Canales et al. (2020) suggest a computational paradigm, intensional learning, which is a bootstrapping approach from a set of seed emotional sentences, augmented with distributional semantic methods, on top of which a supervised classifier is then trained, to efficiently build up automatically annotated corpora. In a way, the first step is similar to what we did (for the lexicon), but instead of creating a machine learning classifier we developed rules that we subsequently apply. But it is important to stress that the authors, together with the previous ones we mentioned, are interested in overall emotion and not (linguistic) reference to emotion. Clearly, it is a rather different task.

If we look specifically for emotions in literary corpora, there are several works that deal with these, from different angles:

Alm et al. (2005), concerned with the “text-based emotion detection task”, for text to speech applications, claim that “narrative text is often especially prone to having emotional contents” (page 579), and classify emotional text passages in children’s stories according to eight emotion classes (one neutral). They explain that they target the feeler (writer/teller) emotion.
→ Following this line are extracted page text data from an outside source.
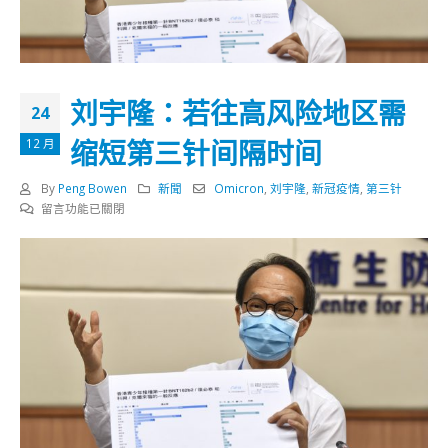
刘宇隆：若往高风险地区需
24
缩短第三针间隔时间
12 月
By
Peng Bowen
新聞
Omicron
,
刘宇隆
,
新冠疫情
,
第三针
在
留言功能已關閉
〈刘
宇
隆：
若
往
高
风
险
地
区
需
缩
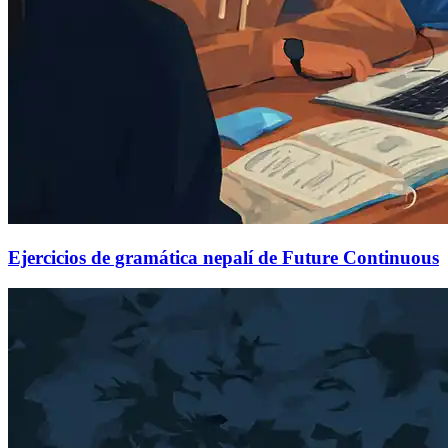
Ejercicios de gramática nepalí de Future Continuous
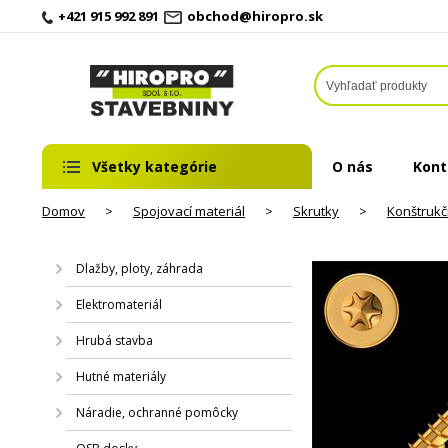
+421 915 992 891
obchod@hiropro.sk
Všetky kategórie
O nás
Kont
Domov
>
Spojovací materiál
>
Skrutky
>
Konštrukč
Dlažby, ploty, záhrada
Elektromateriál
Hrubá stavba
Hutné materiály
Náradie, ochranné pomôcky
Mohammad (2012) does emotional tracking in emails and books, and compares novels and fairy tales according to six emotions (Eckman’s), as well as visualizes plots showing how emotion-related words vary through the course of a book. Note that, differently from our work, it is not simply emotion words, but emotion-related words.
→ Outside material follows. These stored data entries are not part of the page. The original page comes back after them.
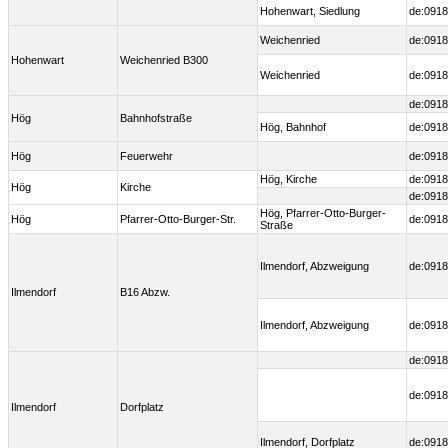
Hohenwart, Siedlung
de:0918
Weichenried
de:0918
Hohenwart
Weichenried B300
Weichenried
de:0918
de:0918
Hög
Bahnhofstraße
Hög, Bahnhof
de:0918
Hög
Feuerwehr
de:0918
Hög, Kirche
de:0918
Hög
Kirche
de:0918
Hög, Pfarrer-Otto-Burger-
Hög
Pfarrer-Otto-Burger-Str.
de:0918
Straße
Ilmendorf, Abzweigung
de:0918
Ilmendorf
B16 Abzw.
Ilmendorf, Abzweigung
de:0918
de:0918
de:0918
Ilmendorf
Dorfplatz
Ilmendorf, Dorfplatz
de:0918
Acerbi et al. (2013) study the prevalence of categories of emotion in English using Google books, and show that they diminish with time.

Kim et al. (2017) investigate the relationship between five sub-genres of the novel (adventure, humor, mystery, romance, science fiction) in English and the emotional structure of the plot, and conclude that “emotions carry information that is highly relevant for distinguishing genres” — and that this approach performs as well as classifiers based on “rich, open-vocabulary lexical information”. This is an — albeit indirect — vindication of the usefulness of our kind of annotation.

For Spanish, Moreno-Jiménez and Torres-Moreno Moreno-Jimênez and Torres-Moreno (2020) report on a corpus of 500 literary sentences in Spanish annotated with five emotions, but its purpose is mainly the test of machine learning classifiers.

In conclusion, we still believe that what we purported to do for Portuguese was rather different, more linguistically focused and possibly less ambitious. We wanted to study the reference to emotion by linguistic means, not the emotions conveyed or felt. How the two tasks interact, correlate, or eventually can help each other, is something that remains to be ascertained.

Concluding remarks

We presented here a resource for the study of emotions in Portuguese text, that to our knowledge is unique, both in size and in scope, for any language. It is available for querying on the WebFootnote 15 and, for the corpora that we distribute as full text, also available as downloadable annotated corpora (amounting to more than 370 million tokens)Footnote 16.

In addition to describing how our resource was created and which assumptions underlie it, we also presented several use cases to demonstrate its usefulness, which should often be read as suggestions for further work.

We hope that this resource will contribute to the study of emotions in general and to the study of emotions in Portuguese, and that user feedback will help us improve the annotation significantly.

An important clarification is probably needed here. One of our main interests is the comparison of different languages, as motivated in Maia and Santos (2018); Santos and Maia (2018). But selecting arbitrarily some emotions, like for example Plaza del Arco et al. (2020) did, does not allow one to identify how different languages work. Rather, we believe we must have a thorough coverage of one language first so that we may then attempt such comparison. And it may be refreshing that for once it is not English which leads the way.